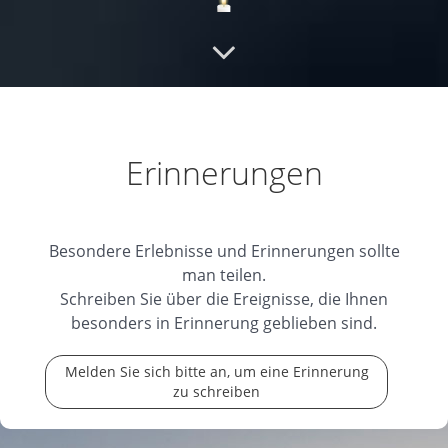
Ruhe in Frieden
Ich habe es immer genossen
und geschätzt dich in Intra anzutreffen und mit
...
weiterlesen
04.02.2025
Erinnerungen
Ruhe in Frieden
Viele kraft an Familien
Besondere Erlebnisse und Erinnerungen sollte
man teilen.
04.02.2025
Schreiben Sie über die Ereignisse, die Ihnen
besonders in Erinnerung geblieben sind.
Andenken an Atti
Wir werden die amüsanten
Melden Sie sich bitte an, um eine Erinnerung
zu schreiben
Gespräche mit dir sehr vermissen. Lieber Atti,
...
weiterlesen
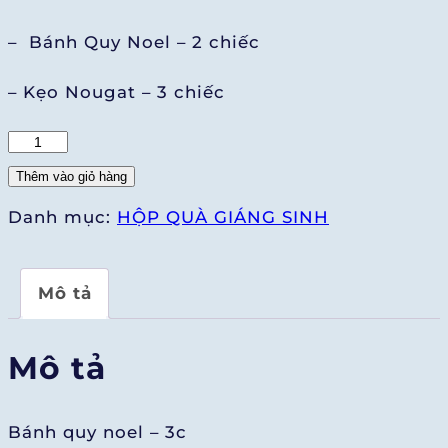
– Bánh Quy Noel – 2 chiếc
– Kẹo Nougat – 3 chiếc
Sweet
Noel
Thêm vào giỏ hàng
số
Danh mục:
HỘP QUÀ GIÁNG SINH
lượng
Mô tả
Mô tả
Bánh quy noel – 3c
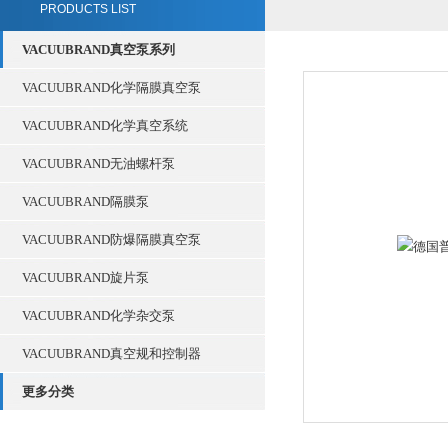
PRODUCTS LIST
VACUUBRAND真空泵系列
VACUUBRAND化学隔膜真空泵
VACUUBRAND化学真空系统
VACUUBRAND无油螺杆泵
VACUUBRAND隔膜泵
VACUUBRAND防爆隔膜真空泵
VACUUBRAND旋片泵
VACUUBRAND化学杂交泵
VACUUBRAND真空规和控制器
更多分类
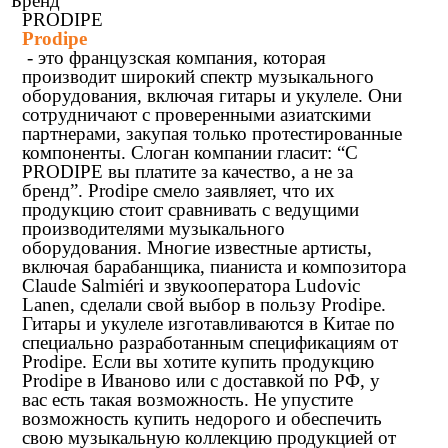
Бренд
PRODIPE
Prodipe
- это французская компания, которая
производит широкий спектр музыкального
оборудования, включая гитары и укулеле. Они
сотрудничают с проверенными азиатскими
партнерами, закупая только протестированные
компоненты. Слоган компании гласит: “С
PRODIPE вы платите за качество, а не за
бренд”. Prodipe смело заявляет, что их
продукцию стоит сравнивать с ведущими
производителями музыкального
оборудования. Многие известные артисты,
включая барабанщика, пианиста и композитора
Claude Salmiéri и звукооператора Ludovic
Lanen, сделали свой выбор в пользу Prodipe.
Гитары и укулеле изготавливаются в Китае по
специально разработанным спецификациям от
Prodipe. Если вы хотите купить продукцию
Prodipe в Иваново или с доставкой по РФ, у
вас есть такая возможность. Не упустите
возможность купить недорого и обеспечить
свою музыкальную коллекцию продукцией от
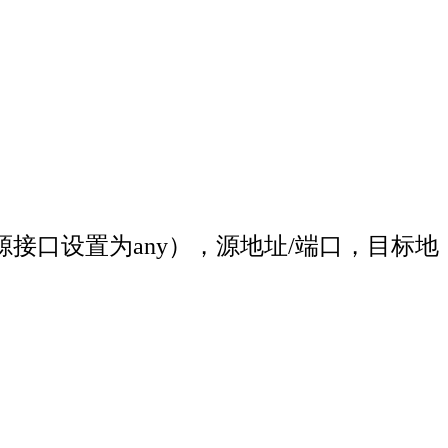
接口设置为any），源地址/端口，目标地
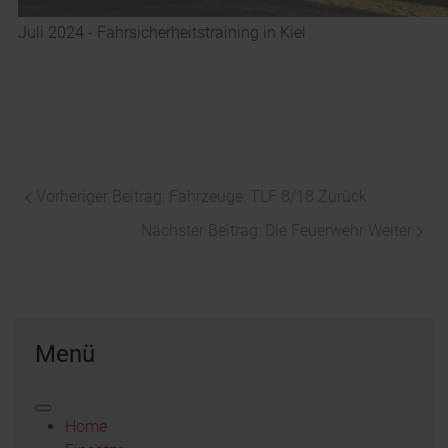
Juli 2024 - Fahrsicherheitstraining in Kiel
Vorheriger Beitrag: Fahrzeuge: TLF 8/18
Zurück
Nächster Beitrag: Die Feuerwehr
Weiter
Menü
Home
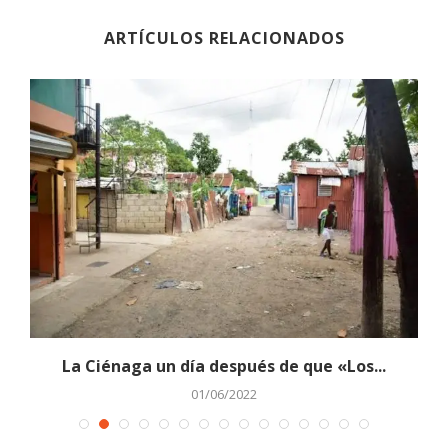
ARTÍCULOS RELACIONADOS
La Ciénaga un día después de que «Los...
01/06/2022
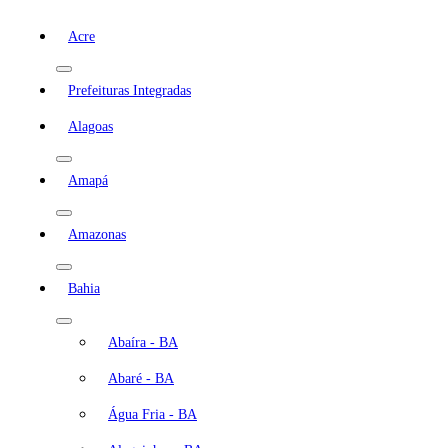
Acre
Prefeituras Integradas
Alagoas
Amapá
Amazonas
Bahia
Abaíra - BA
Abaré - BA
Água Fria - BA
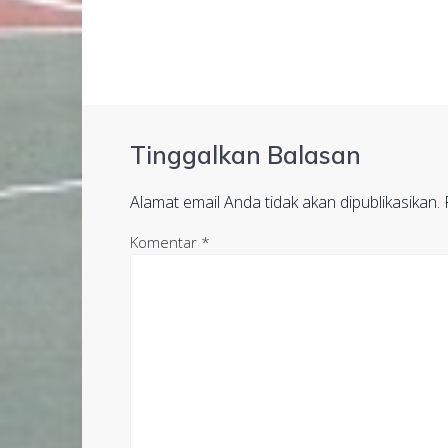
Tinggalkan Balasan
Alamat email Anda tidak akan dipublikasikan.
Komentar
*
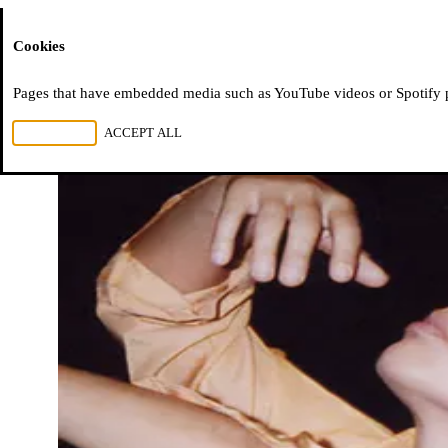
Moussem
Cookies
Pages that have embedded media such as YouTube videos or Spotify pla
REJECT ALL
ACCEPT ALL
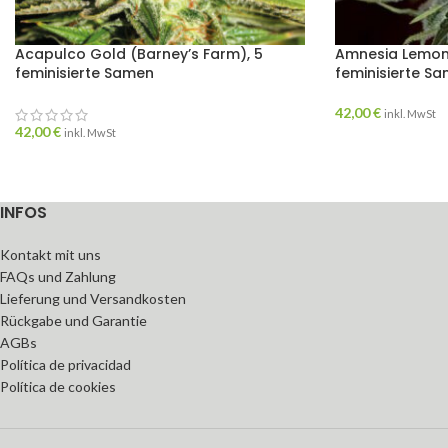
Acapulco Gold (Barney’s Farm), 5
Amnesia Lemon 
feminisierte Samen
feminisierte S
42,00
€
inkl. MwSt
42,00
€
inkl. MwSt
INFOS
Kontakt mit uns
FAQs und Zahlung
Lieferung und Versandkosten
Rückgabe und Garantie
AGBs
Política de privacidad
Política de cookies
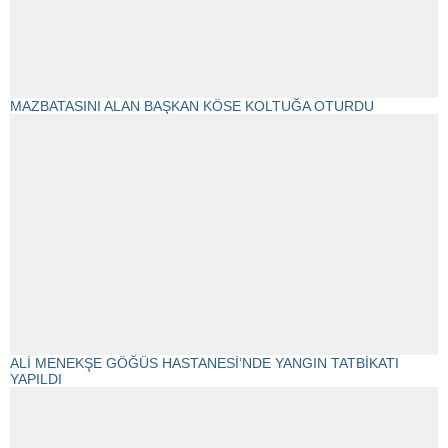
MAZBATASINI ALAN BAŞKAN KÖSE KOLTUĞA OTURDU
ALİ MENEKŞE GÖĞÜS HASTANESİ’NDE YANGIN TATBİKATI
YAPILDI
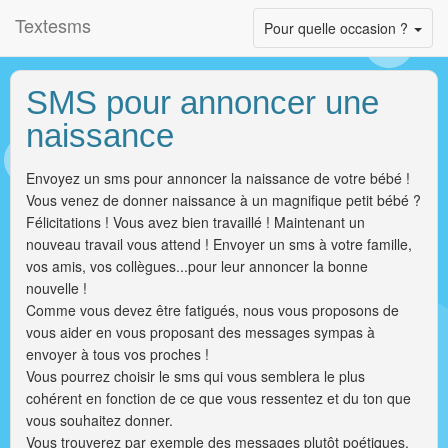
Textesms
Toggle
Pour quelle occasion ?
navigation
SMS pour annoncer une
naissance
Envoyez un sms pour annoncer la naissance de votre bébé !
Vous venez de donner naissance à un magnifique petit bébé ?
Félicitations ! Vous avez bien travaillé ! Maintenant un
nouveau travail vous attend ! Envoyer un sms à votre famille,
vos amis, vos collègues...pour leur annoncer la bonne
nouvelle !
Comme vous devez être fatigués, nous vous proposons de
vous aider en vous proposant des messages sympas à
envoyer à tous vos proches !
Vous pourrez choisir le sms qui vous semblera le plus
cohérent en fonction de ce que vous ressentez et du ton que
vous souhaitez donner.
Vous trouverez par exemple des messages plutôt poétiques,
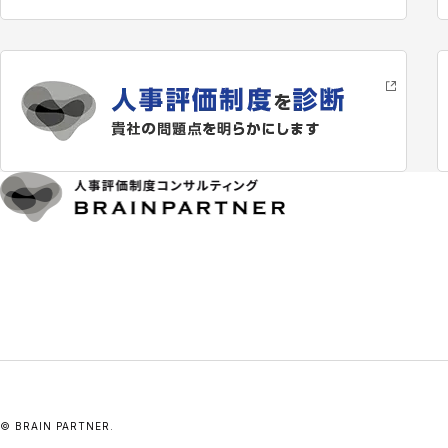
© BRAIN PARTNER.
----------------------------------------
What this exercise asks for is every line of the data above with the word "Erinnerungen".

Erinnerungen
Besondere Erlebnisse und Erinnerungen sollte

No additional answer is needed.